MCBC Releases New Report on Mortgage Lending Patterns
In its eighteenth annual report on mortgage lending patterns, the Massachusetts Community & Banking Council (MCBC) confirms a major shift in the mortgages provided to Massachusetts homebuyers. In the wake of the implosion of the subprime mortgage industry, high-cost subprime lending has almost disappeared, while government-backed lending has grown dramatically.
Changing Patterns XVIII: Mortgage Lending to Traditionally Underserved Borrowers & Neighborhoods in Boston, Greater Boston and Massachusetts, 2010, provides analyses of lending patterns in the city of Boston, Greater Boston and Massachusetts in 2010, as well as for each of its thirty-three largest cities and towns. The report was prepared for MCBC by Jim Campen, professor emeritus of economics at UMass Boston and longtime MAHA board member. Click here for the full report.

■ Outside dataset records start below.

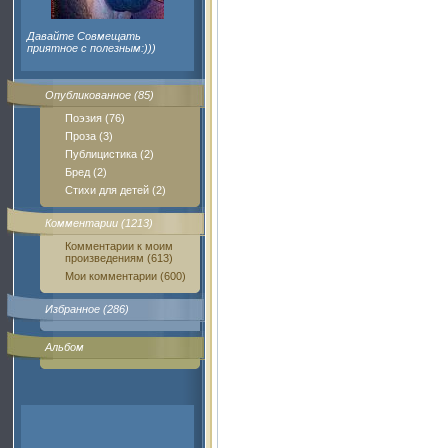
Давайте Совмещать
приятное с полезным:)))
Опубликованное (85)
Поэзия (76)
Проза (3)
Публицистика (2)
Бред (2)
Стихи для детей (2)
Комментарии (1213)
Комментарии к моим
произведениям (613)
Мои комментарии (600)
Избранное (286)
Альбом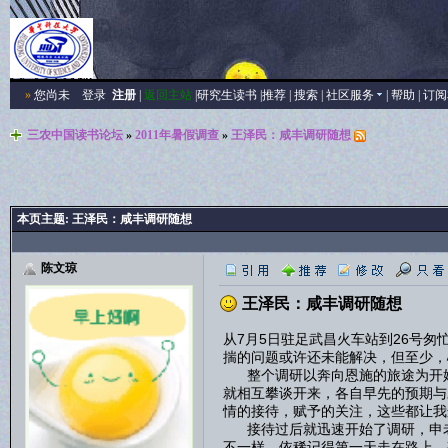
»
您尚未
登录
注册
|
返回主站
|
研究生读书
|
推荐
|
搜索
|
社区服务
|
帮助
|
订阅
三农中国读书论坛
»
2011年暑假调查
»
王泽民：咸丰调研随想
本页主题:
王泽民：咸丰调研随想
陈文琼
王泽民：咸丰调研随想
从7月5日驻足武昌火车站到26号
揣的问题或许还未能解决，但至少，
整个调研以奔向恩施的旅途为开始
就相互攀谈开来，各自早先的预期与
情的接待，赋予的关注，这些都让我
接待过后就迅速开始了调研，申老
不一样，依稀记得第一天走在路上，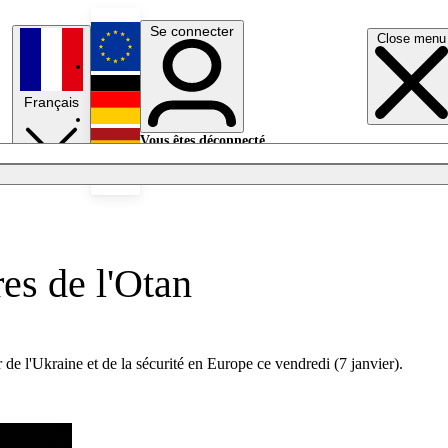
Se connecter
Close menu
English
Français
Deutsch
Vous êtes déconnecté.
Se connecter
Español
Lumières éteintes
res de l'Otan
de l'Ukraine et de la sécurité en Europe ce vendredi (7 janvier).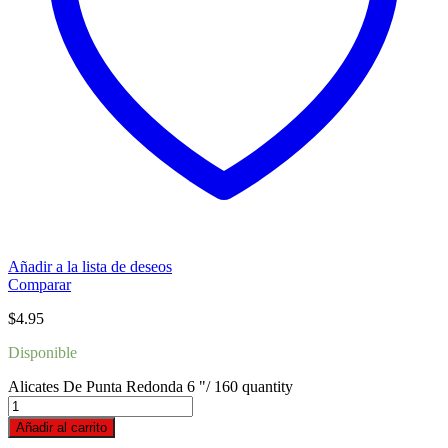
Añadir a la lista de deseos
Comparar
$
4.95
Disponible
Alicates De Punta Redonda 6 "/ 160 quantity
Añadir al carrito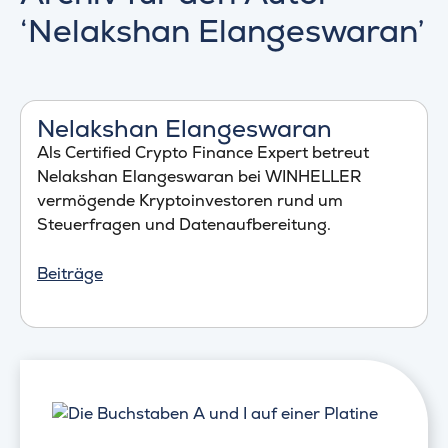
‘Nelakshan Elangeswaran’
Nelakshan Elangeswaran
Als Certified Crypto Finance Expert betreut
Nelakshan Elangeswaran bei WINHELLER
vermögende Kryptoinvestoren rund um
Steuerfragen und Datenaufbereitung.
Beiträge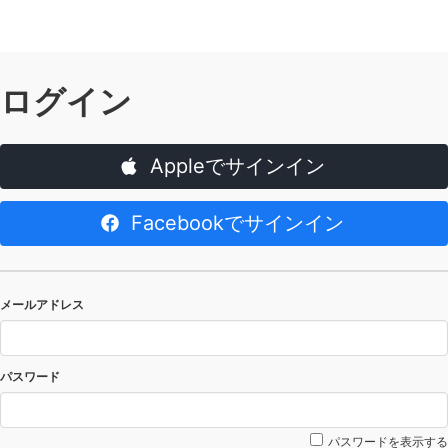
ログイン
Appleでサインイン
Facebookでサインイン
メールアドレス
パスワード
パスワードを表示する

Among the many important findings in the report - total home-purchase lending to blacks and Latinos was highly concentrated in a small number of the state’s cities and towns, and entirely absent in others. Just four cities (Boston, Brockton, Springfield and Worcester) accounted for over one-half of total loans to blacks in Massachusetts, but for only 11% of the state’s total loans to whites. Eight communities (Lawrence, Boston, Springfield, Lynn, Revere, Worcester, Chelsea and Metheun) accounted for over one-half of all lending to Latinos in the state, but for just 12% of total lending to whites. In 123 communities – over one-third of the state’s 351 cities and towns – there was not a single loan to either a black or a Latino homebuyer.